Data for the task.
┌────────

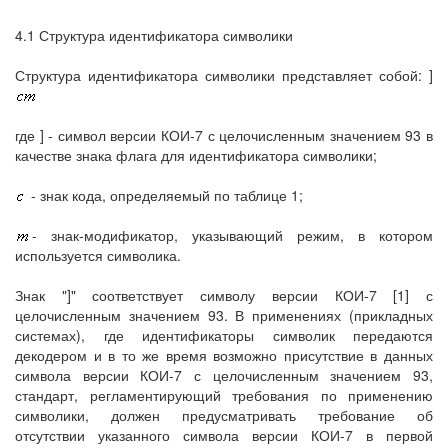
4.1 Структура идентификатора символики
Структура идентификатора символики представляет собой: ]
где ] - символ версии КОИ-7 с целочисленным значением 93 в
качестве знака флага для идентификатора символики;
- знак кода, определяемый по таблице 1;
- знак-модификатор, указывающий режим, в котором
используется символика.
Знак "]" соответствует символу версии КОИ-7 [1] с
целочисленным значением 93. В применениях (прикладных
системах), где идентификаторы символик передаются
декодером и в то же время возможно присутствие в данных
символа версии КОИ-7 с целочисленным значением 93,
стандарт, регламентирующий требования по применению
символики, должен предусматривать требование об
отсутствии указанного символа версии КОИ-7 в первой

└────────

Task. Only the text of the listing above is copied, exactly as written; its pictures are dropped.

Problem solution.
4.1 Структура идентификатора символики
Структура идентификатора символики представляет собой: ]
где ] - символ версии КОИ-7 с целочисленным значением 93 в
качестве знака флага для идентификатора символики;
- знак кода, определяемый по таблице 1;
- знак-модификатор, указывающий режим, в котором
используется символика.
Знак "]" соответствует символу версии КОИ-7 [1] с
целочисленным значением 93. В применениях (прикладных
системах), где идентификаторы символик передаются
декодером и в то же время возможно присутствие в данных
символа версии КОИ-7 с целочисленным значением 93,
стандарт, регламентирующий требования по применению
символики, должен предусматривать требование об
отсутствии указанного символа версии КОИ-7 в первой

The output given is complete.